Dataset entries
==============================
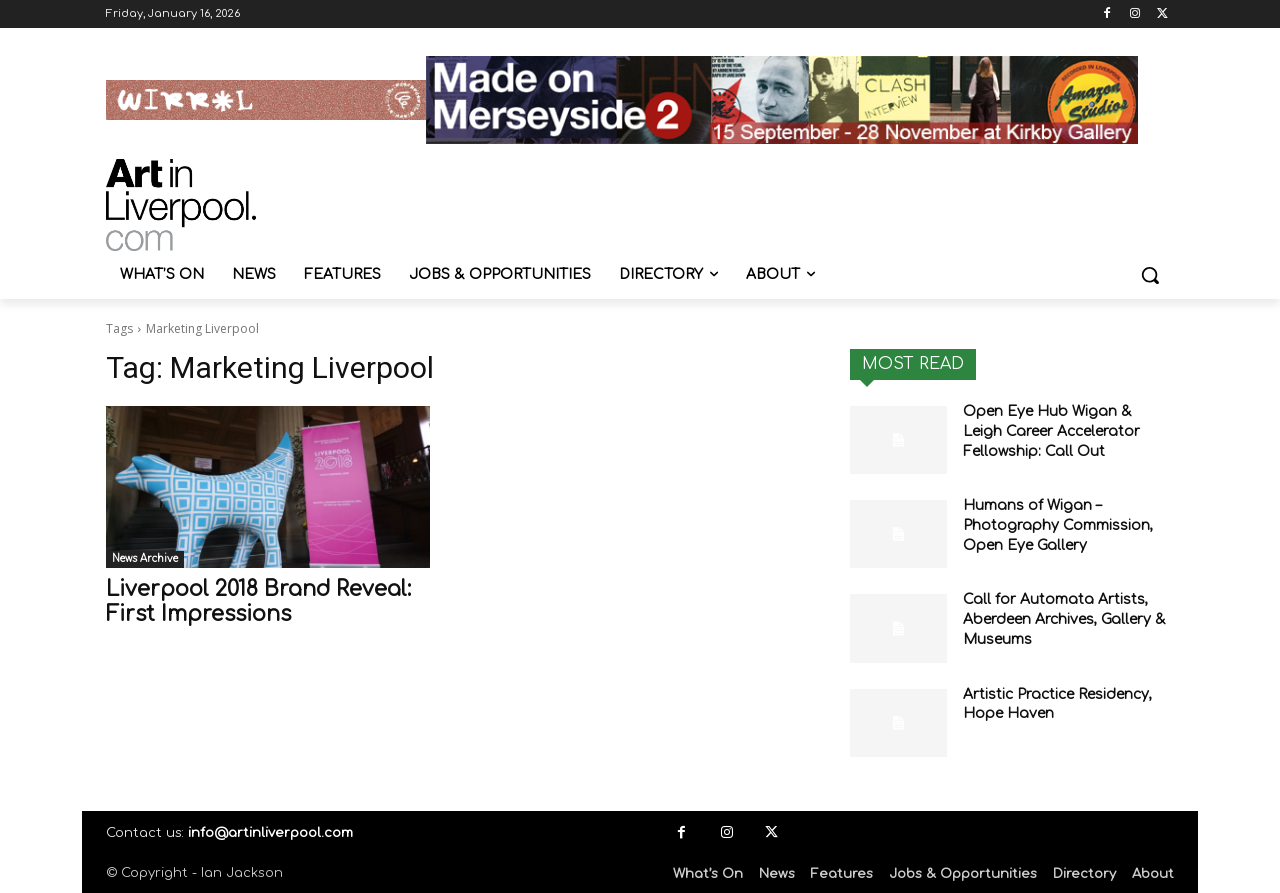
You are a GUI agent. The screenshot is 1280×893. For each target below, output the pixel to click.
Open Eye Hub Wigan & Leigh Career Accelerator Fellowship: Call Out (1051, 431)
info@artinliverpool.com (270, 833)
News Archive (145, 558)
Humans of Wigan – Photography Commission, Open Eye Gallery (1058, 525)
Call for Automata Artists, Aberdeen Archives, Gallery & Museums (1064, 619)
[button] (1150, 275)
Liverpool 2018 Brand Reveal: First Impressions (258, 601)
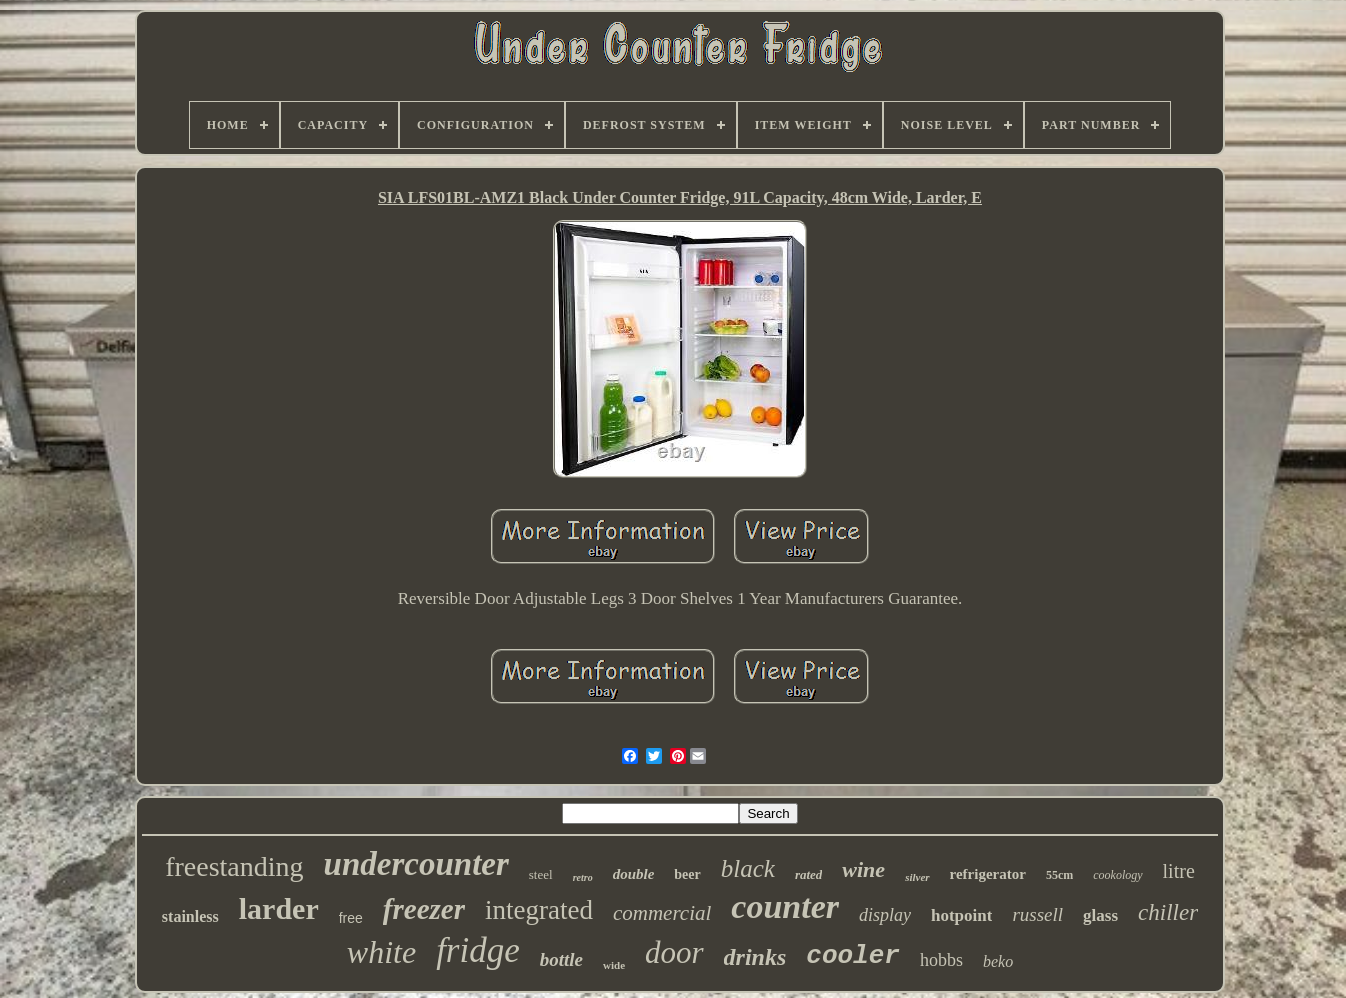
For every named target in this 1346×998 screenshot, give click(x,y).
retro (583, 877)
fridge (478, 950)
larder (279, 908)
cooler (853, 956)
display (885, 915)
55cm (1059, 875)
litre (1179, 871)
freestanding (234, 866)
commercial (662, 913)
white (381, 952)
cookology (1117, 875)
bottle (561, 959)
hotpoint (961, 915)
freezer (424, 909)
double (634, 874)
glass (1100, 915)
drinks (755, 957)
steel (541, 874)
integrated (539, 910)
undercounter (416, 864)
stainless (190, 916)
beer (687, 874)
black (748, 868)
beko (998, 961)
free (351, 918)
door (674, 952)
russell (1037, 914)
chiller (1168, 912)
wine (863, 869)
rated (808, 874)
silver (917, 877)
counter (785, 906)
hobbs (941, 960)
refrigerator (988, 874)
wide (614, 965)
==============================
Exercise aim:
A complete answer lists each line of the data that holds the word "Wigan".

Response:
Open Eye Hub Wigan & Leigh Career Accelerator Fellowship: Call Out (1051, 431)
Humans of Wigan – Photography Commission, Open Eye Gallery (1058, 525)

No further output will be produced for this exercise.